司馬伟の部下たちは金剛辰巳の死を確信した。だが、爆音が過ぎ去っていくらもしないうちに彼は立ち上がった。
圧力で内部が破壊されたのだろう。目と鼻から血を流したひどい顔を表に上げて、それでも裂けた唇を歪に吊り上げて笑ってみせた。
「こいつが手榴弾かぁ、得したな」
空を仰ぎながら、二、三度頭をゆっくり横に振るう。
「ああ、得したぁ。こんな経験、二度とねぇ。それでもってまだ生きてやがる。得したよなぁ」
言いながら金剛はぺっと何かを口から吐き出した。赤黒いものに混じって白い歯が、雨にぬかるんだ泥に埋まる。
「化け物か!」
「そうじゃねえから血も出るし、頭もくらくらすらあな。ほおら続きだ、殺し合いの続きだよ」
金剛の狂気じみた言動と行動に、流石の司馬伟の部下らも動揺を隠せない。恐怖に身がすくんでいる者、仲間の死を前にいきりたつ者が混在する。動物的カンから、それらを一瞬で選別すると同時に金剛は地面を蹴った。が、飛びかかろうとするも、体勢を崩してすぐに転げそうになる。
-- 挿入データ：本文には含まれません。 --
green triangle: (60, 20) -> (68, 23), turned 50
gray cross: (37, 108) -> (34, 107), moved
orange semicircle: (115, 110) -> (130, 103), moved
間一髪踏み留まった。
「うおっと。ああ、左足と右手がイマイチきかねえんだな。耳と目もイカれてらなあ」
普通の人間であれば、即死していても不思議ではない衝撃だ。立っているのが奇跡。戦うなどととても考えられないダメージを負っているのだ。
「ま、いいかぁ。これはこれでやりようよ!」
負傷している右腕をふるって血を飛ばした。数滴の血液が、一番手前にいた男の目を直撃する。アッという間もなく、目潰しに驚いたところを蹴り込んだ。ズドンと重い音を立ててみぞおちに足先が突き刺さる。男はくの字に折れてその場に倒れ込んだ。それを確認もせずにその場をパッと離れると、ふらりふらりと頼りない足取りで射線を切りながら金剛は走った。パパッといくつかの光、遅れて銃撃音。火薬の匂いが雨に混じった。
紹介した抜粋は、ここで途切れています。